Mull-Tokens: Discrete Latent Reasoning
- Mull-Tokens are modality-agnostic discrete latent tokens that serve as internal scratchpads to represent free-form, nondecodable information across text, image, and speech modalities.
- They integrate into transformer architectures by prepending special tokens and leveraging a three-stage training paradigm including warm-up, finetuning, and RL refinement to boost multimodal representation.
- Empirical results demonstrate performance gains of 3-16 percentage points on benchmarks and efficiency improvements in speech recognition, underlining their significance for scalable deep learning.

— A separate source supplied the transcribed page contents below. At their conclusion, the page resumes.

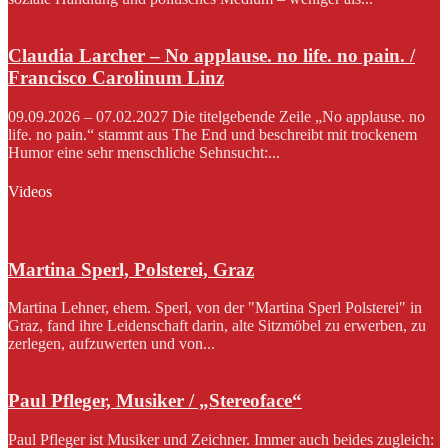
Claudia Larcher – No applause. no life. no pain. /
Francisco Carolinum Linz
09.09.2026 – 07.02.2027 Die titelgebende Zeile „No applause. no
life. no pain.“ stammt aus The End und beschreibt mit trockenem
Humor eine sehr menschliche Sehnsucht:...
Videos
Martina Sperl, Polsterei, Graz
Martina Lehner, ehem. Sperl, von der "Martina Sperl Polsterei" in
Graz, fand ihre Leidenschaft darin, alte Sitzmöbel zu erwerben, zu
zerlegen, aufzuwerten und von...
Paul Pfleger, Musiker / „Stereoface“
Paul Pfleger ist Musiker und Zeichner. Immer auch beides zugleich: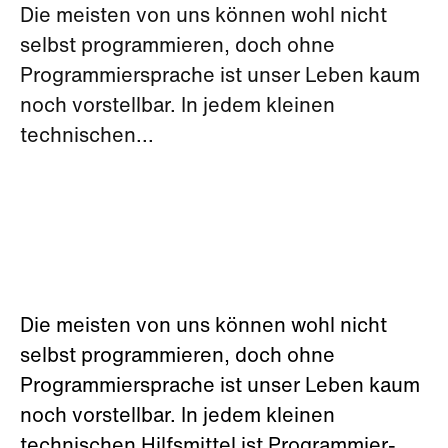
Die meisten von uns können wohl nicht
selbst programmieren, doch ohne
Programmiersprache ist unser Leben kaum
noch vorstellbar. In jedem kleinen
technischen...
Die meisten von uns können wohl nicht
selbst programmieren, doch ohne
Programmiersprache ist unser Leben kaum
noch vorstellbar. In jedem kleinen
technischen Hilfsmittel ist Programmier-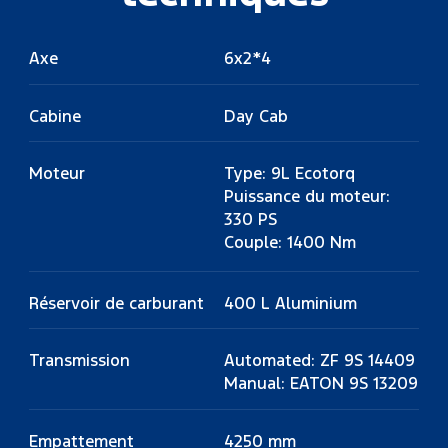
Axe
6x2*4
Cabine
Day Cab
Moteur
Type: 9L Ecotorq
Puissance du moteur:
330 PS
Couple: 1400 Nm
Réservoir de carburant
400 L Aluminium
Transmission
Automated: ZF 9S 14409
Manual: EATON 9S 13209
Empattement
4250 mm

Mull-Tokens are modality-agnostic, trainable discrete latent tokens designed to serve as internal “scratchpads” for intermediate reasoning in deep learning systems. Unlike conventional architectures that hard-switch between modalities (e.g., text and images), Mull-Tokens provide a shared latent space capable of representing free-form, nondecodable information invariant to input type, thus enabling robust and scalable multimodal reasoning. The paradigm has seen rapid uptake in multimodal language and vision-language modeling, chain-of-thought reinforcement learning, and efficient speech-token representations, catalyzing recent empirical and theoretical advances in cognitive architectures for artificial intelligence (Ray et al., 11 Dec 2025, Jain et al., 25 Sep 2025, Cui et al., 13 Sep 2024).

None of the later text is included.